When she stretches, which is often, she purses her lips and makes a sound I call her El Camino because it reminds me of tires on an old car screeching around a corner.

Josie cannot eat while working on a poop. She employs a kissy face that alerts us to this situation. She prefers to do her pooping on the changing table or when K is holding her in a sitting position facing out. Post-bath (in the towel) is another great time for a big poop.

Josie rocks the mullet: business in the front, party in the back.

She looks like my dad, whom she’s named after. My mom claims she looks the most like him of all their 15 grandkids.

Her eyelashes are very light; they’re long but curl up beautifully at the tips.

She’s starting to suck her thumb more — especially when my mom helps her find it.

She vocalizes occasionally, which makes me crazy with love.

With Mama at her first outing to the tea shop.

Of course there’s much more I could write, but my time is very limited. I’ll give a brief synopsis of what the past 7 weeks have looked like around here:

When the doctor discharged me from the hospital and said I should “take it easy” for the next 6 weeks, I did not understand what that meant. I knew I had lost a lot of blood and had a stitched-up undercarriage, but I assumed that after a couple weeks I should be taking short walks, bouncing my baby to put her to sleep, vacuuming, etc. If that’s all I’m doing, that, to me, is taking it easy. Well, apparently I wasn’t supposed to do anything at all for those 6 weeks but lie down and feed the baby.
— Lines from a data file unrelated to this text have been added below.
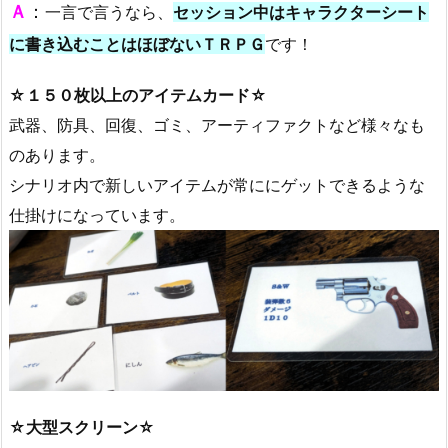
Ａ
：
一言で言うなら、
セッション中はキャラクターシート
に書き込むことはほぼないＴＲＰＧ
です！
☆１５０枚以上のアイテムカード☆
武器、防具、回復、ゴミ、アーティファクトなど様々なも
のあります。
シナリオ内で新しいアイテムが常ににゲットできるような
仕掛けになっています。
☆大型スクリーン☆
It’s no wonder that the healing process was frustrating me… I’d walk to the grocery store, slowly, and walk back only to feel terrible pressure and rawness down there for the rest of the day. I’d have to then sit for hours at a time while breastfeeding (or learning to breastfeed). In case it’s not obvious, I’ll tell you that sitting on a 3rd degree episiotomy and significant vaginal tearing from forceps is highly uncomfortable. At my 6-week postpartum check up, the midwife, who was at my birth and saw what all went down, said my healing will take more like 3 months than 6 weeks, and that I should only now start taking 1-block walks. I sure wish I had that info when I was sent home from the hospital!
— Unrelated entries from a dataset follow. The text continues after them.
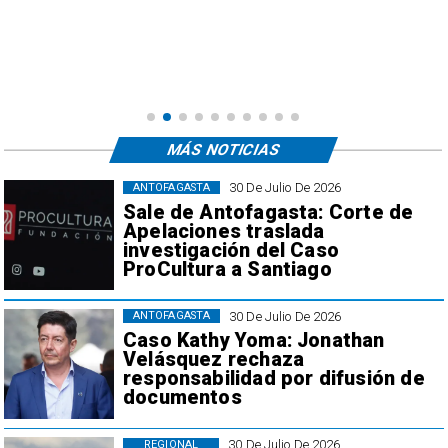
n
o
MÁS NOTICIAS
30 De Julio De 2026
ANTOFAGASTA
Sale de Antofagasta: Corte de
Apelaciones traslada
investigación del Caso
ProCultura a Santiago
30 De Julio De 2026
ANTOFAGASTA
Caso Kathy Yoma: Jonathan
Velásquez rechaza
responsabilidad por difusión de
documentos
30 De Julio De 2026
REGIONAL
With the help of K’s mom, our doula, a lactation specialist, and my mom (whose life we’ve taken over for 4 weeks!), K and I have been able to eek out a couple of hours of sleep between feedings throughout the night and into the late morning. Since I have not been able to sit on the bouncy ball to put the baby to sleep, K has has had to do all of the putting down. I just crawl off my donut and back into bed after each nursing session. So, we pass Josie off on my mom in the morning, giving me another hour of sleep and K another 2 to 3. A given day has my mom going shopping and cooking, K doing laundry, both doing dishes, and me nursing and doing sitz baths. We’ve been managing pretty well like this (save for my occasional postpartum breakdowns — I’ve had a hard time feeling like a prima donna and a sloth.).

But my mom must finally go home next week. What will we do? Survive? Become self-sufficient? Will it be possible if I’m still feeling less than capable? Tune-in for the next post, whenever that may be…


2 Responses to “All About My Daughter”

  1. 1 February 9, 2012 at 11:40 pm

    You guys can and will do it, and I’m sorry to hear about all of that pain. Rest as much as you can my friend. Get through these first 6 months and it will get easier, I promise. Much love, Angela

  2. 2 Nuclear Mama February 9, 2012 at 11:52 pm

    Looking at that photo, you’d never guess what goes on during the “witching hour” (or hours, 6 pm to midnight for Ms. Vitamin J)… the screaming to get on the breast, then off the breast, then burped, then back on the breast, then changed, then played with but not touched, then jostled to sleep, then up 2 minutes later because she sensed a sigh of relief somewhere in the room. As I’ve said, cuteness is the best survival skill.